FDA compliant labels

Do your medical product claims TRULY match the products’ performance?

Posted on February 18, 2014 · Posted in Labeling and Marketing

We all want to use safe and effective medical devices, drugs and cosmetics.

How do you properly market your products to assure that necessary medical claims are telling the “whole story” and matching the products’ true performance? Specifically, how well are you educating your consumers about benefits and risks?

As you would guess, the FDA plays a large role in determining how you can market your device.

Let’s look at a few guidelines that will help you to keep your customers safe while preventing those unwanted FDA warning letters.

Is your marketing material following these FDA guidelines?

1. Use of consistent language:
The language used to communicate benefits and the language used to communicate risks should be understandable to the same audience for the marketing piece to be considered accurate and non-misleading. Promotional materials directed to professionals can describe benefits and risks in medical language, but promotional materials directed to consumers should convey benefits and risks in language understandable to consumers.

FDA suggested example:
A consumer directed ad for a drug that presents benefit claims in a consumer friendly language should mention a risk of “fainting”, not “syncope.”

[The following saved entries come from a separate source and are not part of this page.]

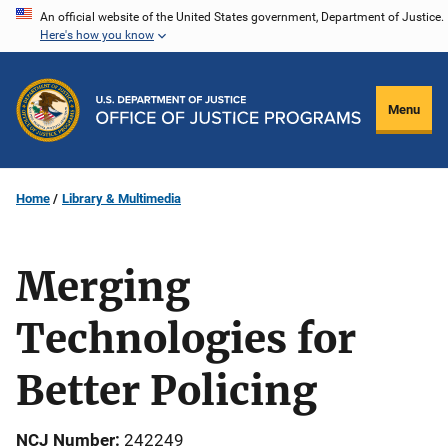
Skip
An official website of the United States government, Department of Justice.
Here's how you know
to
main
content
Menu
Home
Library & Multimedia
Merging
Technologies for
Better Policing
NCJ Number
242249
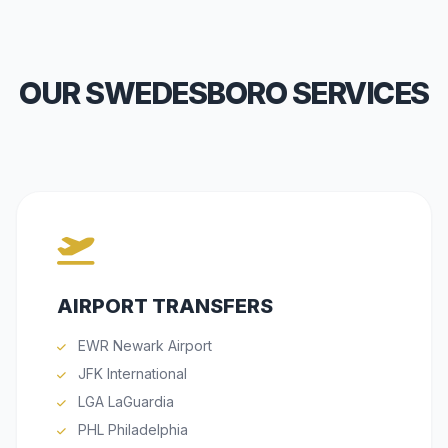
OUR SWEDESBORO SERVICES
AIRPORT TRANSFERS
EWR Newark Airport
JFK International
LGA LaGuardia
PHL Philadelphia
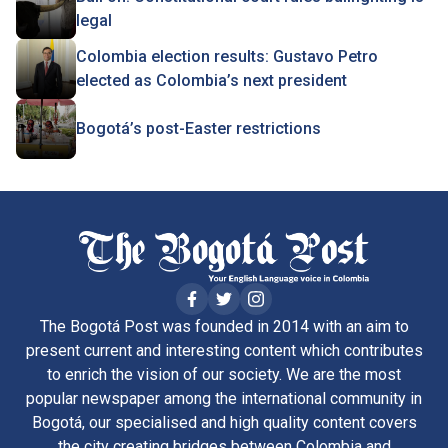
legal
Colombia election results: Gustavo Petro
elected as Colombia’s next president
Bogotá’s post-Easter restrictions
The Bogotá Post was founded in 2014 with an aim to
present current and interesting content which contributes
to enrich the vision of our society. We are the most
popular newspaper among the international community in
Bogotá, our specialised and high quality content covers
the city creating bridges between Colombia and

This is especially important to keep in mind when your devices are sold to both health care profssionals and over the counter. Package labeling will be different.

2. Use of signals:
Headlines and subheads are examples of commonly used signals. Depending on the situation, accurate claim information in your marketing text may not fix a false headline because consumers may only glance at the headline and skip the remainder of the text. Signals are also used in broadcast situations, such as when an announcer draws attention to different items of information. Or, when a word on the screen identifies a new topic, or when headlines emphasize some messages but not others.

When reviewing promotional materials, the FDA looks to see if the use of signals is consistent across benefit and risk information, ensuring that materials provide accurate and non-misleading impressions of a drug or device.
Is the product doing what is should be doing?

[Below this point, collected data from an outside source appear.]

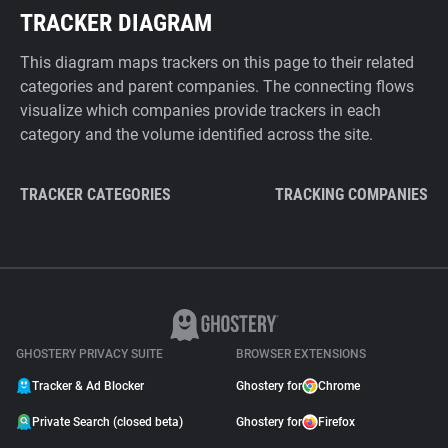
TRACKER DIAGRAM
This diagram maps trackers on this page to their related
categories and parent companies. The connecting flows
visualize which companies provide trackers in each
category and the volume identified across the site.
TRACKER CATEGORIES
TRACKING COMPANIES
GHOSTERY PRIVACY SUITE
BROWSER EXTENSIONS
Tracker & Ad Blocker
Ghostery for
Chrome
Private Search (closed beta)
Ghostery for
Firefox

*information obtained from FDA guidance documentation.
Placing risk information under headlines such as “Now Approved for Epilepsy” or “Safe Enough for Children Under 5” minimizes the risk information that follows, particularly if individuals only look at the headlines. Instead, headlines listed before risk presentations should signal that a risk presentation follows, for example, “Important Risk Information about the Effects of Device X .”

3. Framing of risk information:
The FDA evaluates how risk information is framed because framing can impact the presentation of risks and benefits in a marketing piece. Framing commonly refers to how a particular piece of information is stated or conveyed, such as by emphasizing either the positive or negative aspects of the information or by presenting the information in vague versus specific terms. Research consistently shows that framing the same information written in different ways can change the way the audience responds to that information. Thus, the way that information is phrased can influence the message received by the audience.

FDA suggested example:
If a drug’s package insert contains a boxed warning about the risk of life-threatening fevers associated with its use and reports that 55 percent of patients taking the drug experience dizziness, a statement such as “Adverse events associated with drug X include fevers. Some patients experienced dizziness”. This misleadingly describes the risk profile of the drug by failing to convey the seriousness of the fevers and the frequency of the dizziness.
Statements like “Life-threatening fevers have been reported with the use of Drug X” and “More than half of patients taking Drug X experienced dizziness” would convey the seriousness and frequency of the two risks appropriately.

4. Hierarchy of risk information:  
The FDA considers the ordering of risks within a marketing piece an important factor in determining the risk profile displayed by that marketing piece; regardless of whether it is directed toward healthcare professionals or consumers. For example, if risks are placed too far into the text of a marketing piece, readers may lose interest toward the end of a lengthy paragraph, and may not read or comprehend the later information accurately. Risks and benefits must be discussed in the same paragraph with balanced information.

FDA suggested example:
A statement in a broadcast ad that states “Patients should not drink alcohol when taking Drug X, as common side effects are drowsiness and nausea”. This may suggest that these side effects occur only if alcohol is consumed when taking the drug.

Instead, the manufacturer should consider adding intervening information or changing the order of the presentation so that it is clear that the side effects listed are not caused by drinking alcohol while taking the drug.

Remember to keep your labeling and all related sales and marketing material consistent with your product classification guidelines. Always ask yourself the question: What is the FDA definition of my product? Is it a cosmetic, drug or device? If your marketing claims fit into those definitions, you will set yourself up for developing honest and FDA compliant labeling.

Material obtained from FDA guidance documentation. Image courtesy of FDA.gov; for consumers: protect yourself.